● Problem description: Filter the material below down to the lines with the word "Debbie" and give those lines.
Data: Begin
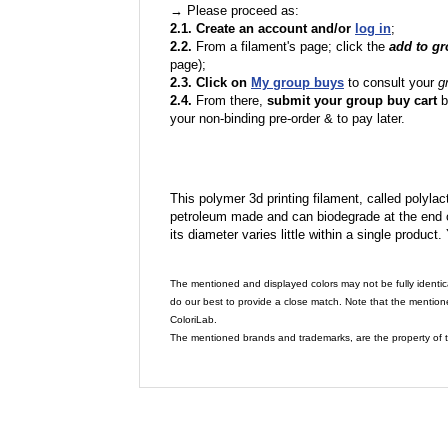
→ Please proceed as:
2.1. Create an account and/or
log in
;
2.2.
From a filament's page; click the
add to g
page);
2.3. Click on
My group buys
to consult your
g
2.4.
From there,
submit your group buy cart
b
your non-binding pre-order & to pay later.
This polymer 3d printing filament, called polylacti
petroleum made and can biodegrade at the end of 
its diameter varies little within a single product.
The mentioned and displayed colors may not be fully identic
do our best to provide a close match. Note that the mention
ColoriLab.
The mentioned brands and trademarks, are the property of t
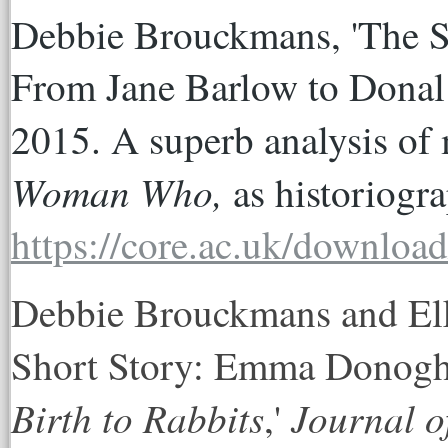
Debbie Brouckmans, 'The Sho
From Jane Barlow to Donal 
2015. A superb analysis of 
Woman Who, 
https://core.ac.uk/downloa
Debbie Brouckmans and Elke
Short Story: Emma Donog
Birth to Rabbits
Journal o
,'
Data: End
● Written solution:
Debbie Brouckmans, 'The Sho
Debbie Brouckmans and Elke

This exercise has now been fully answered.